LPR members claimed responsibility for the fatal beating of Lotfi Nakbou, a leader of the Nida Tounes party in the southern Tunisian city of Tataouine in October 2012, and for the destruction of the statue of Belaid.
“These people work in the name of Ennahda. They are people from Ennahda, close to Ennahdha, former convicts hired by Ennahda, and people whose consciences Ennahda has bought,” Jilani Hammami, spokesperson of the Workers’ Party, insisted in an interview with Tunisia Live back in January.Though the government has dismissed the claim, locals here point out that the LPR are never persecuted for their criminal actions. The UGTT has called repeatedly for the dissolution of the LPR to no avail.
With the government turning a blind eye to violence, scores of Tunisians feel they have no choice but to turn to immaginative, creative and non-violent protests.
Their staunch ally during the revolution, the Internet has resurfaced as a crucial tool in the cultural war, which activists say began in earnest on Mar. 25, 2012 when Salafist gangs attacked artists celebrating World Theatre Day on Bourguiba Avenue in central Tunis.

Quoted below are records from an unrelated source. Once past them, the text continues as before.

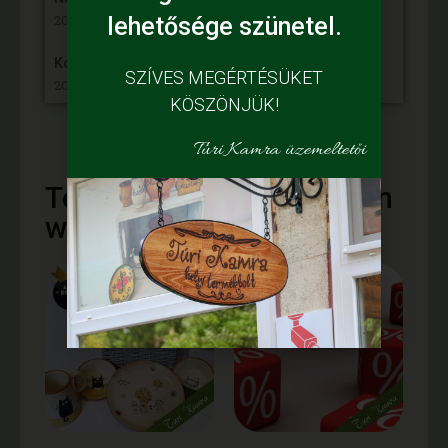
2024. november 5,
lehetősége szünetel.
Kósa Károly – VP6-19.2.1.-88-VIII.-21
SZÍVES MEGÉRTÉSÜKET
2024. október 10,
KÖSZÖNJÜK!
Túri Kamra üzemeltetői
Termékajánló - vásároljon
webáruházunkból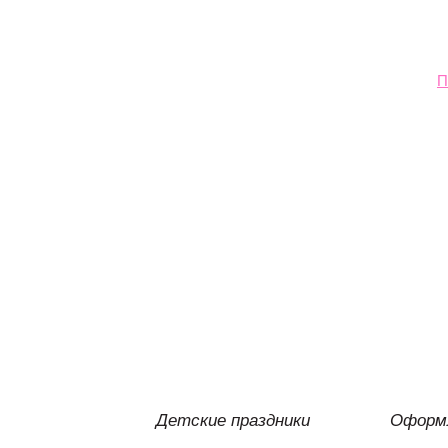
П
Детские праздники
Оформл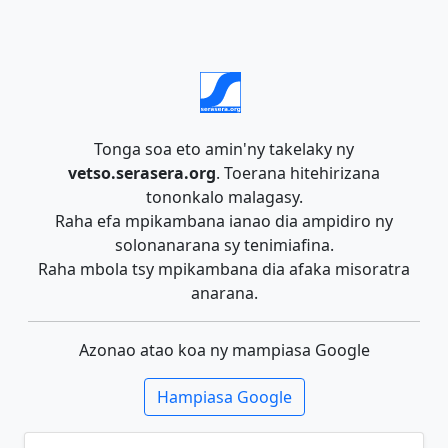
Tonga soa eto amin'ny takelaky ny
vetso.serasera.org
. Toerana hitehirizana
tononkalo malagasy.
Raha efa mpikambana ianao dia ampidiro ny
solonanarana sy tenimiafina.
Raha mbola tsy mpikambana dia afaka misoratra
anarana.
Azonao atao koa ny mampiasa Google
Hampiasa Google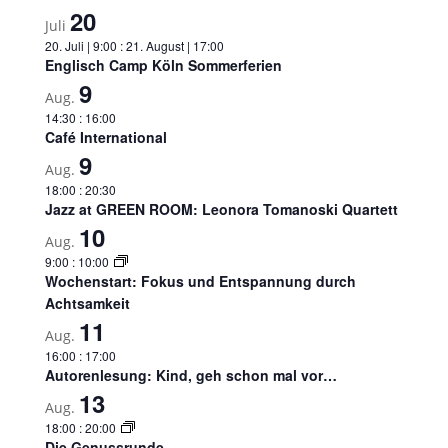
20
Juli
20. Juli | 9:00
:
21. August | 17:00
Englisch Camp Köln Sommerferien
9
Aug.
14:30
:
16:00
Café International
9
Aug.
18:00
:
20:30
Jazz at GREEN ROOM: Leonora Tomanoski Quartett
10
Aug.
9:00
:
10:00
Wochenstart: Fokus und Entspannung durch
Achtsamkeit
11
Aug.
16:00
:
17:00
Autorenlesung: Kind, geh schon mal vor…
13
Aug.
18:00
:
20:00
Die Genussrunde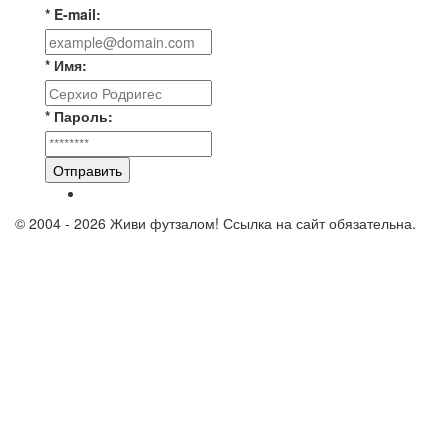
* E-mail:
* Имя:
* Пароль:
Отправить
© 2004 - 2026 Живи футзалом! Ссылка на сайт обязательна.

Witnesses to that scene told IPS the police either assisted the mobs, or simply stood by.
Dances like the Harlem Shake and other cultural protest videos quickly go viral, sometimes even attracting the attention of the mainstream media.

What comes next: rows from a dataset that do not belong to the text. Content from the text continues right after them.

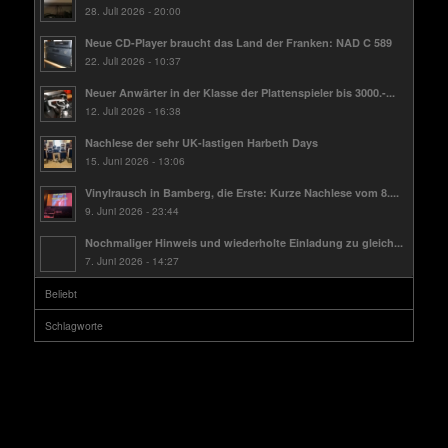
28. Juli 2026 - 20:00
Neue CD-Player braucht das Land der Franken: NAD C 589
22. Juli 2026 - 10:37
Neuer Anwärter in der Klasse der Plattenspieler bis 3000.-...
12. Juli 2026 - 16:38
Nachlese der sehr UK-lastigen Harbeth Days
15. Juni 2026 - 13:06
Vinylrausch in Bamberg, die Erste: Kurze Nachlese vom 8....
9. Juni 2026 - 23:44
Nochmaliger Hinweis und wiederholte Einladung zu gleich...
7. Juni 2026 - 14:27
Beliebt
Schlagworte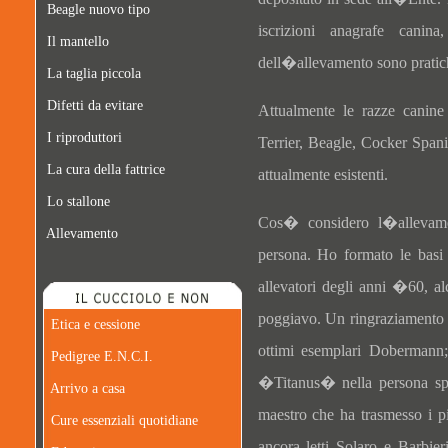
Beagle nuovo tipo
iscrizioni anagrafe canina,
Il mantello
dell�allevamento sono pratiche
La taglia piccola
Difetti da evitare
Attualmente le razze canine
I riproduttori
Terrier, Beagle, Cocker Spanie
La cura della fattrice
attualmente esistenti.
Lo stallone
Cos� considero l�allevame
Allevamento
persona. Ho formato le basi 
allevatori degli anni �60, al
poggiavo. Un ringraziamento 
Etica e cessione
ottimi esemplari Dobermann;
Pedigree E.N.C.I.
�Titanus� nella persona spl
Arrivo a casa
maestro che ha trasmesso i pi
Cure essenziali quotidiane
ancora letti Solaro e Barbie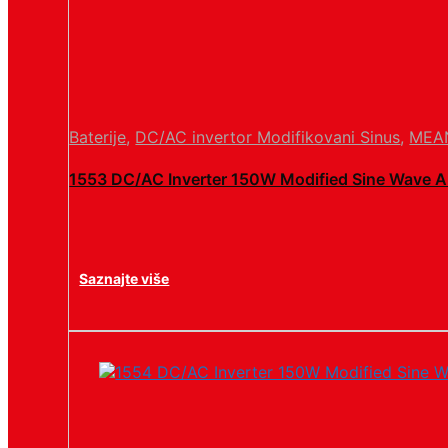
Baterije
,
DC/AC invertor Modifikovani Sinus
,
MEA
1553 DC/AC Inverter 150W Modified Sine Wave 
Saznajte više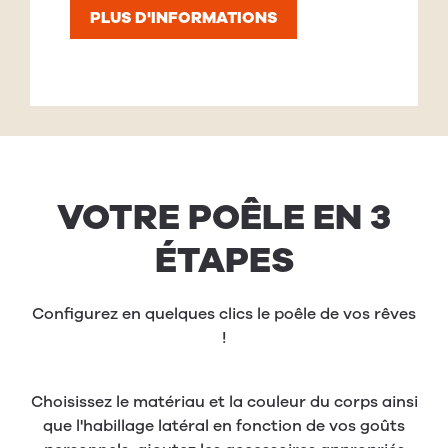
PLUS D'INFORMATIONS
VOTRE POÊLE EN 3
ÉTAPES
Configurez en quelques clics le poêle de vos rêves
!
Choisissez le matériau et la couleur du corps ainsi
que l'habillage latéral en fonction de vos goûts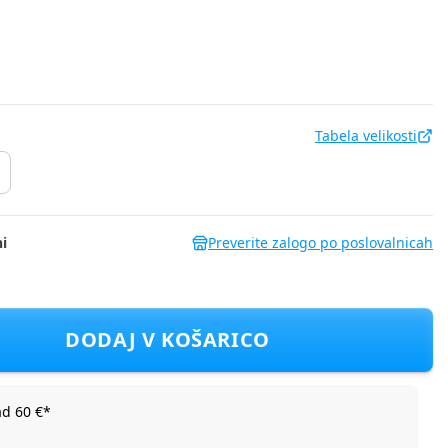
Tabela velikosti
i
Preverite zalogo po poslovalnicah
m DH DFP3011CF D Modra 104
DODAJ V KOŠARICO
ad 60 €*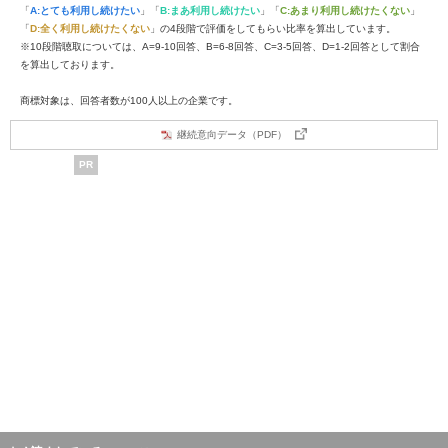
「
A:とても利用し続けたい
」「
B:まあ利用し続けたい
」「
C:あまり利用し続けたくない
」
「
D:全く利用し続けたくない
」の4段階で評価をしてもらい比率を算出しています。
※10段階聴取については、A=9-10回答、B=6-8回答、C=3-5回答、D=1-2回答として割合
を算出しております。
商標対象は、回答者数が100人以上の企業です。
継続意向データ（PDF）
PR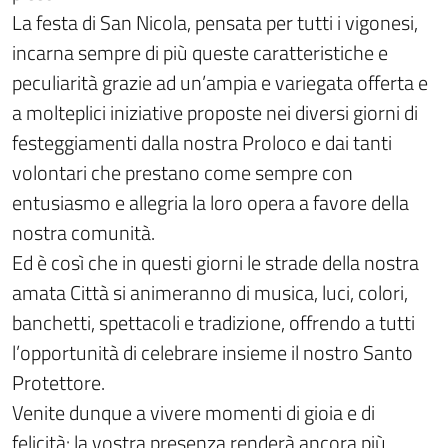
La festa di San Nicola, pensata per tutti i vigonesi,
incarna sempre di più queste caratteristiche e
peculiarità grazie ad un’ampia e variegata offerta e
a molteplici iniziative proposte nei diversi giorni di
festeggiamenti dalla nostra Proloco e dai tanti
volontari che prestano come sempre con
entusiasmo e allegria la loro opera a favore della
nostra comunità.
Ed è così che in questi giorni le strade della nostra
amata Città si animeranno di musica, luci, colori,
banchetti, spettacoli e tradizione, offrendo a tutti
l’opportunità di celebrare insieme il nostro Santo
Protettore.
Venite dunque a vivere momenti di gioia e di
felicità: la vostra presenza renderà ancora più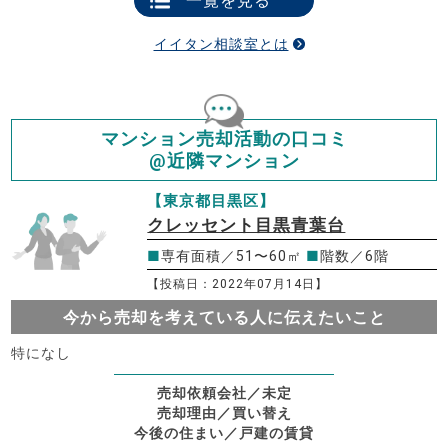
一覧を見る
イイタン相談室とは
マンション売却活動の口コミ
@近隣マンション
【東京都目黒区】
クレッセント目黒青葉台
■
専有面積／51〜60㎡
■
階数／6階
【投稿日：2022年07月14日】
今から売却を考えている人に伝えたいこと
特になし
売却依頼会社／未定
売却理由／買い替え
今後の住まい／戸建の賃貸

Meanwhile young Tunisians have repeatedly “occupied” Bourguiba Avenue to commemorate the clashes that sparked this wave of cultural resistance, halting traffic by sitting in the middle of the street to read books in an act of defiance against state security forces.
In the same vein, a group calling itself Art Solution initiated the “I will dance in spite of everything” movement. Directed by Bahri ben Yahmed, the dancers perform in every possible public space they can claim: in front of the national theatre, in the Belvedere gardens, in Kasbah Square, but also in the poor outskirts of Tunis.
Often, on-lookers and passersby join the dancers, creating the feeling of the kind of spontaneous protests that were familiar sights during the early days of the revolt.
“Dancing is not only a non-violent protest, the body is itself an expression of liberation and of well-being,” commented the writer Jamila Ben Mustapha.